BFH zur Schätzungsbefugnis bei Altkassen

Mit einer Frage der Schätzung durch die Finanzverwaltung bei Nutzung eines alten Kassensystems durch den Steuerpflichtigen setzte sich der BFH in einem Urteil vom 28.11.2023 (X R 3/22) auseinander. 

Schätzungsbefugnis bei Altkassen

Die Entscheidung betrifft oberflächlich gesehen den Einsatz eines alten Kassensystems, das bereits seit dem 1.1.2020 nicht mehr eingesetzt werden darf. Allerdings trifft der BFH auch allgemeine Aussagen zur Schätzung. Eine solche ist dann zulässig, wenn die Buchhaltung nicht der Besteuerung zugrunde gelegt werden kann. Eine Vollschätzung ist hierbei nach § 158 Abs. 2 AO dann zulässig, wenn die Buchführung und die sonstigen Aufzeichnungen schwere Mängel aufweisen. Dabei ist die Aussage des BFH erfreulich, dass nicht allein aufgrund der Tatsache, dass das verwendete Kassensystem objektiv manipulierbar war, eine Schätzung erfolgen kann. Vielmehr müssen – und dies ist sicherlich zutreffend – Anhaltspunkte dafür vorliegen, dass der Steuerpflichtige im jeweiligen Einzelfall auch tatsächlich eine Manipulation vorgenommen hat. Da dies hier nicht der Fall war, hob der BFH die Entscheidung der Vorinstanz auf und verwies den Sachverhalt zur erneuten Entscheidung zurück. Eine andere Entscheidung durch den BFH wäre auch unter rechtsstaatlichen Erwägungen sehr fraglich gewesen. Schließlich kann eine negative Entscheidung gegen den Steuerpflichtigen nicht aufgrund eines reinen Verdachts erfolgen.

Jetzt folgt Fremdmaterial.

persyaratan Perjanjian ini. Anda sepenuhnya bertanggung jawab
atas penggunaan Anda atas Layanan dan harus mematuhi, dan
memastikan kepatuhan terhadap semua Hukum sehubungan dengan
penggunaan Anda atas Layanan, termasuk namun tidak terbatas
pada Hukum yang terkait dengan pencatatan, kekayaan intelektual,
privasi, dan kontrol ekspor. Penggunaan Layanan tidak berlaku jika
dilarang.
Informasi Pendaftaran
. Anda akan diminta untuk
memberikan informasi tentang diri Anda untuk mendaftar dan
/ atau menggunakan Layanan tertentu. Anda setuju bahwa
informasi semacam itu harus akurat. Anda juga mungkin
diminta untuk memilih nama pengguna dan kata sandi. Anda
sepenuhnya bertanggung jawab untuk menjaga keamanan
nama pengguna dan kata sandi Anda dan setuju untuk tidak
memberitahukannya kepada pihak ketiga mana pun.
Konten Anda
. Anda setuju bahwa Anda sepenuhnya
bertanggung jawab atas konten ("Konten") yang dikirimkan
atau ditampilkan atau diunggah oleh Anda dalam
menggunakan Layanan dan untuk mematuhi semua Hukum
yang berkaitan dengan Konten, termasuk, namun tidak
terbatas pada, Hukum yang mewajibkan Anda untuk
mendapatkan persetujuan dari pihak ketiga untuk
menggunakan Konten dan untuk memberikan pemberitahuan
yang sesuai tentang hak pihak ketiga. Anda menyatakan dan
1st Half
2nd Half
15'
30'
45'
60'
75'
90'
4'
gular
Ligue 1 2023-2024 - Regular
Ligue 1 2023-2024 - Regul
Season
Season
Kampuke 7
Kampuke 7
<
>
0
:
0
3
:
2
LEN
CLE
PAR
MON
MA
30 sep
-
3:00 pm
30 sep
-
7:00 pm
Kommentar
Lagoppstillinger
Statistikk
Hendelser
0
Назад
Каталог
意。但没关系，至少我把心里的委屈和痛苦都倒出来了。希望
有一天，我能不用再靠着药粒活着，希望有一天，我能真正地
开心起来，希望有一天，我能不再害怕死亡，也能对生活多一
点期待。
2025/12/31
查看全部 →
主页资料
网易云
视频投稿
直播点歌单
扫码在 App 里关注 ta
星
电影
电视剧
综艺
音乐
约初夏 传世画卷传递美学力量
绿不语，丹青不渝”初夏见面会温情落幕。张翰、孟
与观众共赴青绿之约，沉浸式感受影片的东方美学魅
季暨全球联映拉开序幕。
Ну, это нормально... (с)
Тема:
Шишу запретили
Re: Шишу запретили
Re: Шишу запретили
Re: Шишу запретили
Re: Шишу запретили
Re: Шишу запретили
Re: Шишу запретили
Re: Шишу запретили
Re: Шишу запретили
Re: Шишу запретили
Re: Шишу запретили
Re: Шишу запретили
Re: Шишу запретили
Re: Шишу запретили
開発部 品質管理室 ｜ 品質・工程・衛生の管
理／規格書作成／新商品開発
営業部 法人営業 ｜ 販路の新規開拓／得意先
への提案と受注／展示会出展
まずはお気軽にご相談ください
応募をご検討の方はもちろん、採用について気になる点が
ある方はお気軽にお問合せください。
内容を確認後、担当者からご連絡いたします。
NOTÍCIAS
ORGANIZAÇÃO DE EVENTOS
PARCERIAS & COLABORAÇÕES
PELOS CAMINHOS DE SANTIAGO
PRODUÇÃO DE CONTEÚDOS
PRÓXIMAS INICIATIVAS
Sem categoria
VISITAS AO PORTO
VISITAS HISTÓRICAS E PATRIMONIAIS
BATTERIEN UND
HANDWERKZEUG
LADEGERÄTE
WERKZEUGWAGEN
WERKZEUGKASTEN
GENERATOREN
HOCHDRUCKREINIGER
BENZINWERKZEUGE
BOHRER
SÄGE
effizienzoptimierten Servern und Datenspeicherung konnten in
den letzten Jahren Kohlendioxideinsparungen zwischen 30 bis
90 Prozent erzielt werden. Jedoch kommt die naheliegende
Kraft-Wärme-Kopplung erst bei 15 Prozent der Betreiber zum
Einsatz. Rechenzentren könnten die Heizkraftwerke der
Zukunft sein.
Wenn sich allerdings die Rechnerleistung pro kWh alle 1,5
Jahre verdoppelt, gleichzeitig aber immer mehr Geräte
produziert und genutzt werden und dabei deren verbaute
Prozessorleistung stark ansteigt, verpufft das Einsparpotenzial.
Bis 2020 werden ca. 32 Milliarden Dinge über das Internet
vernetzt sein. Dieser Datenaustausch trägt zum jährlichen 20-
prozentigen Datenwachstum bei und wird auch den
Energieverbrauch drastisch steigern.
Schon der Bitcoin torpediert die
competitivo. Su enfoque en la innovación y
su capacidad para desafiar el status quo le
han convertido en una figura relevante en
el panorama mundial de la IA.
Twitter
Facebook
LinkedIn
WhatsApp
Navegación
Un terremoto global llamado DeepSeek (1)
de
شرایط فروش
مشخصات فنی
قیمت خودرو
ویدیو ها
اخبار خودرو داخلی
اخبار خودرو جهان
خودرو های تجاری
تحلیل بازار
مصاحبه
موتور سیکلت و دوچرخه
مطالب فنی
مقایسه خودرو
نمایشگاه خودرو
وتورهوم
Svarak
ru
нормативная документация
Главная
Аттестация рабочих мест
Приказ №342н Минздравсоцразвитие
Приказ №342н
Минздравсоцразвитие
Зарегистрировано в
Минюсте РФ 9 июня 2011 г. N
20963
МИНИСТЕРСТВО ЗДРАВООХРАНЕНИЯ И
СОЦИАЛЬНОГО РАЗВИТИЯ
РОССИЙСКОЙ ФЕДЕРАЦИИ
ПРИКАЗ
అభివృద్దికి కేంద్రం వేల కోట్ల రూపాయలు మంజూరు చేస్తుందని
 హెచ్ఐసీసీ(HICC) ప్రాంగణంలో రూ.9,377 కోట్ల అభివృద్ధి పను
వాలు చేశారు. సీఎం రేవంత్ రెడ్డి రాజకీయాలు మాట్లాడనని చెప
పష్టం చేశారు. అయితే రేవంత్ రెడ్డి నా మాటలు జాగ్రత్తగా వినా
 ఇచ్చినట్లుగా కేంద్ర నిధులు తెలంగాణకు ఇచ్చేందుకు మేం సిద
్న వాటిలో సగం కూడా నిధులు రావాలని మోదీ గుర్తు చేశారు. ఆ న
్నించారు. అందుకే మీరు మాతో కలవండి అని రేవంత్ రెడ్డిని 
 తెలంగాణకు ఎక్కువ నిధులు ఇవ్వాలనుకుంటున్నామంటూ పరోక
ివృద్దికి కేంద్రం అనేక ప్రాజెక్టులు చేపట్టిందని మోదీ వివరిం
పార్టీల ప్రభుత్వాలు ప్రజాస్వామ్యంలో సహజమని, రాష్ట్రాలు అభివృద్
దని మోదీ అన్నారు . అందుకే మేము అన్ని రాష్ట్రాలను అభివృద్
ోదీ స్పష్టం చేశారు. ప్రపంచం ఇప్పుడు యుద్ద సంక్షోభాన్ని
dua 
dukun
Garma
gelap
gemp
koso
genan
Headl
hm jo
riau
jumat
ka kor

Sachverhalt: Gastronom verwendet manipulierbare Kasse – Streit um hohe Schätzung

Der Kläger betrieb in den Streitjahren ein Restaurant, in dem ein Großteil der Einnahmen durch Barzahlungen erfolgte. Der Kläger verwendete hierbei eine elektronische Registrierkasse, die bereits dem Grunde nach aus den 1980iger Jahren stammte. Im Rahmen einer Betriebsprüfung beauftragte die Finanzverwaltung einen Sachverständigen mit einer Begutachtung des Kassensystems. Dieser kam zu der Auffassung, dass das System manipulierbar sei. Eine tatsächliche Manipulation durch den Kläger konnte allerdings nicht nachgewiesen werden. Das Finanzamt sah alles in allem die Aufzeichnungen des Klägers als nicht ordnungsgemäß an und nahm deshalb eine Vollschätzung der Umsätze vor. Dies führte zu weit höheren Einnahmen und dementsprechend Steuernachforderungen.  Einspruchs- und Klageverfahren gegen die geänderten Steuerbescheide hatten keinen Erfolg, sodass sich der Kläger an den BFH wandte.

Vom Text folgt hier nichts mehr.